**Goal of the exercise**
How many of the lines below include "AWDis"? Give the number and no other words.

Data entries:
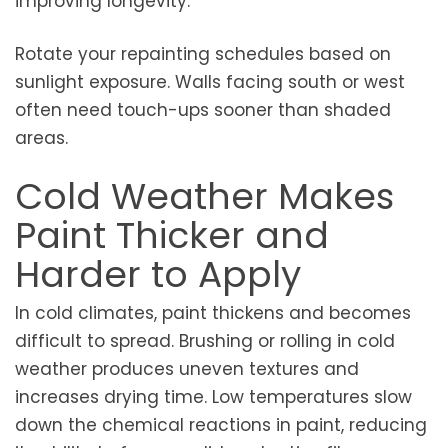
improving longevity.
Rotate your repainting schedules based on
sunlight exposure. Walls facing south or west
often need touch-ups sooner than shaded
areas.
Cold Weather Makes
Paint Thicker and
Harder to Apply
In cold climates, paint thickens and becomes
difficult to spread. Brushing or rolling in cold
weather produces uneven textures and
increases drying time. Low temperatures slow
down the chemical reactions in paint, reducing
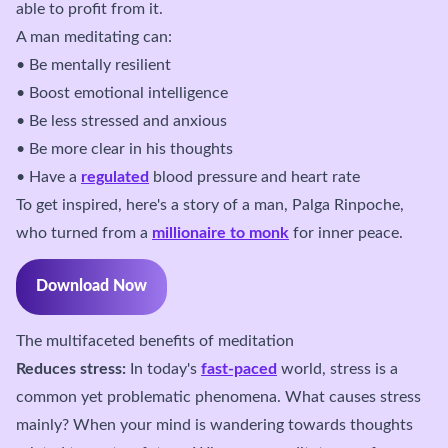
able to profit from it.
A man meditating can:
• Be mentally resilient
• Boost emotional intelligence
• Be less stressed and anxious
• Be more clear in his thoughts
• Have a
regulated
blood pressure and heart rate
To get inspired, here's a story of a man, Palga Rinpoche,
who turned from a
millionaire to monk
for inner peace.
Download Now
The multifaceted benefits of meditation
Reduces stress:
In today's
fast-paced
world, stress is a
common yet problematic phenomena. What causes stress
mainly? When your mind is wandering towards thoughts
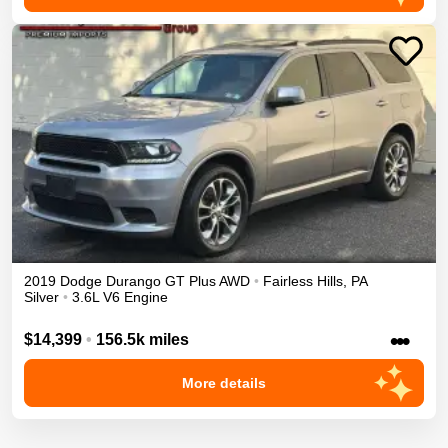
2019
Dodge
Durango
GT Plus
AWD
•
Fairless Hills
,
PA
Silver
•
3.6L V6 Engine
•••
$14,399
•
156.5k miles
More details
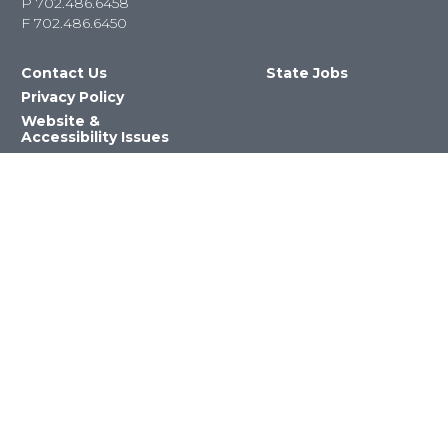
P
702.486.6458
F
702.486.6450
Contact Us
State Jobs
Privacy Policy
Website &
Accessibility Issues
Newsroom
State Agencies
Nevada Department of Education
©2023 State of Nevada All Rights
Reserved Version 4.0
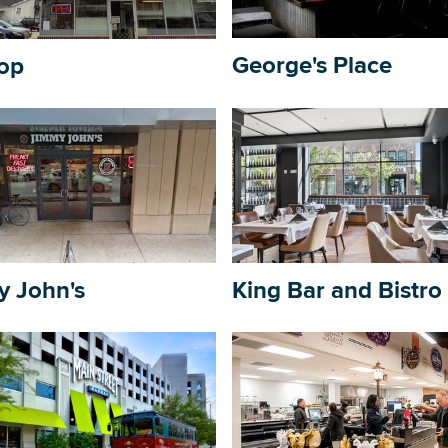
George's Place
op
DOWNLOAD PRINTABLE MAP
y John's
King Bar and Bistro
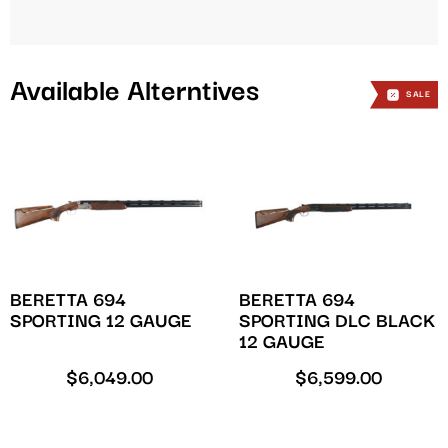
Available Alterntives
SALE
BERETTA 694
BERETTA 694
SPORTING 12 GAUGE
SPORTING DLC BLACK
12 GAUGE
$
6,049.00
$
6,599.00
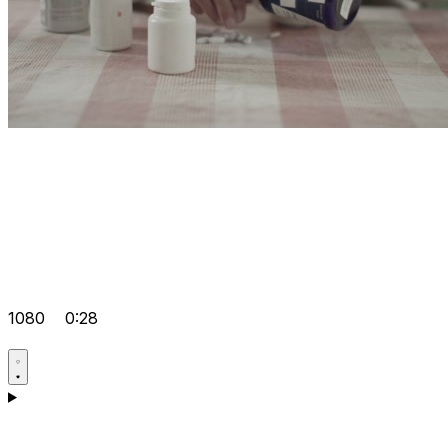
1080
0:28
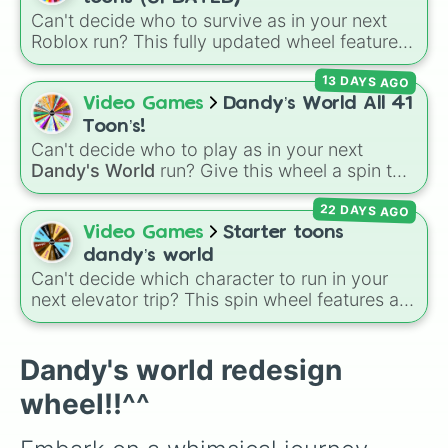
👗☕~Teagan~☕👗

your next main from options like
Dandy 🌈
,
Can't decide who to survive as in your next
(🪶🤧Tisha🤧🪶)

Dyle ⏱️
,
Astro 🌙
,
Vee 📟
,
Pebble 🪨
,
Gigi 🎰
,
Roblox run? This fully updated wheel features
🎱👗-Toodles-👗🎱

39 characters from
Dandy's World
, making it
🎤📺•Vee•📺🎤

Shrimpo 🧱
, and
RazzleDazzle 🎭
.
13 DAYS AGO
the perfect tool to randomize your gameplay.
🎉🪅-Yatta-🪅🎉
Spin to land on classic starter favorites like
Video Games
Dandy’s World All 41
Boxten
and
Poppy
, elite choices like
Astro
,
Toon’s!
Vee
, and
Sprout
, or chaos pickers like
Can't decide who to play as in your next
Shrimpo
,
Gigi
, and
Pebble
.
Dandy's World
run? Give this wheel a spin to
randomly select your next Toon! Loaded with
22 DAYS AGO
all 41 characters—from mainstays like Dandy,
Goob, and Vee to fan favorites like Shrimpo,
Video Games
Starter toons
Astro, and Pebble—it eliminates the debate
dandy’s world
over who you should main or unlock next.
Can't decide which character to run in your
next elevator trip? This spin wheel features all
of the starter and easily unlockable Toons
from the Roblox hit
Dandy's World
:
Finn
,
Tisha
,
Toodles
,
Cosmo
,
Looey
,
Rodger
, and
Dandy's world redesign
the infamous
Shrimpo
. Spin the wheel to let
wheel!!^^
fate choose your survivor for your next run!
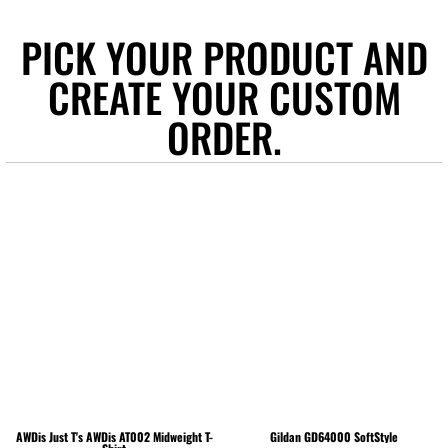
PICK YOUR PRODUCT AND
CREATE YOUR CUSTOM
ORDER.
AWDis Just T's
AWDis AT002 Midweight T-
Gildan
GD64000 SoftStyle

**Response box**
2